Oh, that reminds me. I hit Lucee up about a shortfall I saw in one of their features (I must actually write this up too), and it took about a week to go round the houses with them on the forums and the end result was f***-all other than me questioning... well: a number of things. So that didn't help. That was the point at which I stopped writing completely.

Prior to that I was actually considered going "you know what? Screw ColdFusion, I'm gonna write this about using Lucee's dialect of CFML only". I'm still mulling this over. That said, I first started thinking that a few weeks ago and... well... if you've been keeping apace of things, you might know that I'm hesitant about that being a worthwhile horse to back any more. I'm def on "watch this space" mode @ the moment.

So not a great deal of progress, but I do intend to get back to it.
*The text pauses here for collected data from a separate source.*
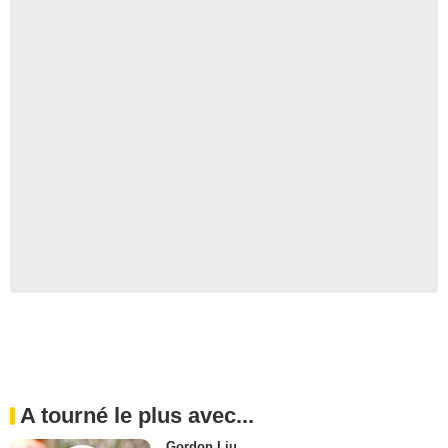
A tourné le plus avec...
Gordon Liu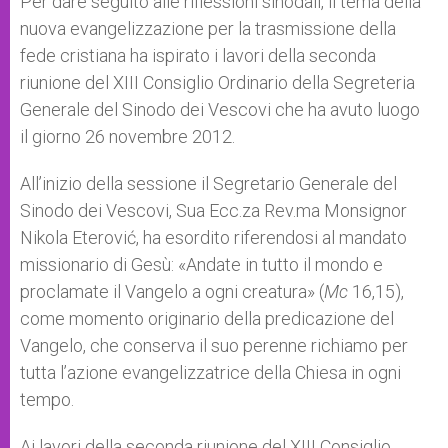
Per dare seguito alle riflessioni sinodali, il tema della
nuova evangelizzazione per la trasmissione della
fede cristiana ha ispirato i lavori della seconda
riunione del XIII Consiglio Ordinario della Segreteria
Generale del Sinodo dei Vescovi che ha avuto luogo
il giorno 26 novembre 2012.
All’inizio della sessione il Segretario Generale del
Sinodo dei Vescovi, Sua Ecc.za Rev.ma Monsignor
Nikola Eterović, ha esordito riferendosi al mandato
missionario di Gesù: «Andate in tutto il mondo e
proclamate il Vangelo a ogni creatura» (
Mc
16,15),
come momento originario della predicazione del
Vangelo, che conserva il suo perenne richiamo per
tutta l’azione evangelizzatrice della Chiesa in ogni
tempo.
Ai lavori della seconda riunione del XIII Consiglio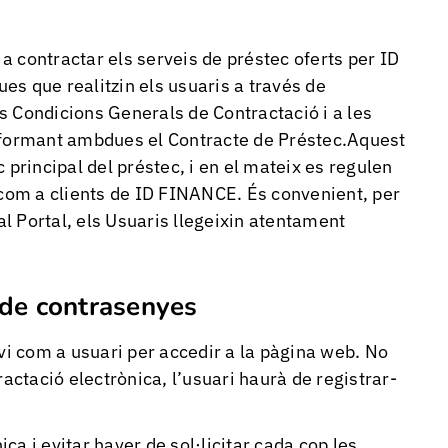
 contractar els serveis de préstec oferts per ID
s que realitzin els usuaris a través de
 Condicions Generals de Contractació i a les
, formant ambdues el Contracte de Préstec.Aquest
 principal del préstec, i en el mateix es regulen
 com a clients de ID FINANCE. És convenient, per
 al Portal, els Usuaris llegeixin atentament
s de contrasenyes
evi com a usuari per accedir a la pàgina web. No
ractació electrònica, l’usuari haurà de registrar-
ica i evitar haver de sol·licitar cada cop les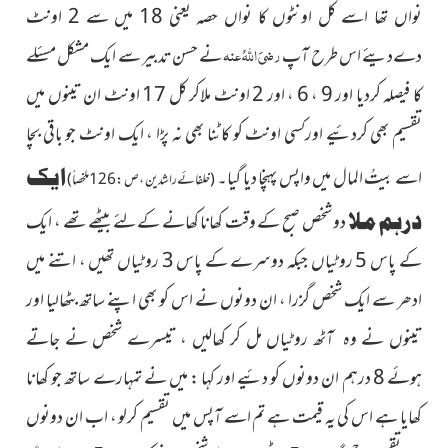
نواں تھا اسے کل اونٹوں کا نواں حصہ یعنی 18 میں سے 2 اونٹ
رضیَ اللہُ عنہ
دےدیئے اس طرح آپ
نے حسن تدبیر سے ایک مشکل مسئلے
کا فیصلہ کردیا اور 9 ، 6 ، اور 2 اونٹ ملاکر کل 17 اونٹ ان تینوں میں
تقسیم بھی کردئیے اورکسی اونٹ کو کاٹنا بھی نہ پڑا ، ایک اونٹ جو باقی بچا
اسے بیتُ المال میں واپس پہنچا دیا گیا۔
ایک
(خلفائے راشدین ، ص : 126ملخصاً)
درہم ملا
دو شخص صبح کے وقت کھانا کھانے کےلئے بیٹھے تھے ، ایک
کے پاس 5 روٹیاں جبکہ دوسرے کے پاس 3 روٹیاں تھیں ، اتنے میں
ادھر سے ایک شخص گزرا ، ان دونوں نے اس کو بھی اپنے ساتھ بٹھالیا اور
تینوں نے وہ آٹھ روٹیاں مل کر کھالیں ، تیسرے شخص نے جاتے
ہوئے 8 درہم ان دونوں کو دئیے اور کہا : میں نے تمہارے ساتھ جو کھانا
کھایا ہے اس کی یہ قیمت ہے تم اسے آپس میں تقسیم کرلو ، اب ان دونوں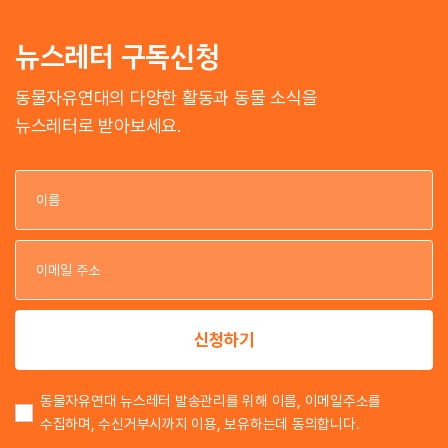
뉴스레터 구독신청
동물자유연대의 다양한 활동과 동물 소식을
뉴스레터로 받아보세요.
이
이
신청하기
동물자유연대 뉴스레터 발송관리를 위해 이름, 이메일주소를
수집하며, 수신거부시까지 이용, 보유하는데 동의합니다.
Plus Daniel's made me feel guilty now (nice one, Daniel :-| ;-), so I might try to pull finger and start chipping away again.

Anyway, that's me lunchbreak finished, so I better crack on with some PHP.


Friday 16 January 2015

"Learn CFML in 24 Hours" status

You might remember this: "Learn CFML in 24 hours: chapter 0" back in Dec. I've not had much more to say about it, but I am working on it. I have that sketchy draft of chapter 0, and also pretty much done chapter 1 ("Variables, commands/statements/expressions, operators").

I'd like to get some other people's eyes on it, and I've had some volunteers to help sanity check / bullshit detect on it. But I don't want it to be a public thing, and I've been mulling over how to implement that. Yesterday I created a BitBucket account... BitBucket allows private repos for free. I am not prepared to pay GitHub £5/month to enable me to have a single private repo for a coupla dozen files. I've also invited a coupla bods to have access to it, to see how that works.

I'm pretty busy at the moment so progress has been a bit slower than I would have liked. But I am enjoying the writing I've thusfar done, so my interest is not waning at all. I have a month off work in Feb, so I anticipate breaking the back of the thing then. As long as the Kiwi sunshine and World Cup Cricket don't occupy all my time during that period. The good thing about cricket is that it takes all day, and doesn't require 100% of one's attention, so I should be able to multi-task a bit.

Anyway, that's that. A bunch of people have indicated interest in the project so I thought I'd write a quick update.

And now to convert the work I've done so far into markdown. Grumble.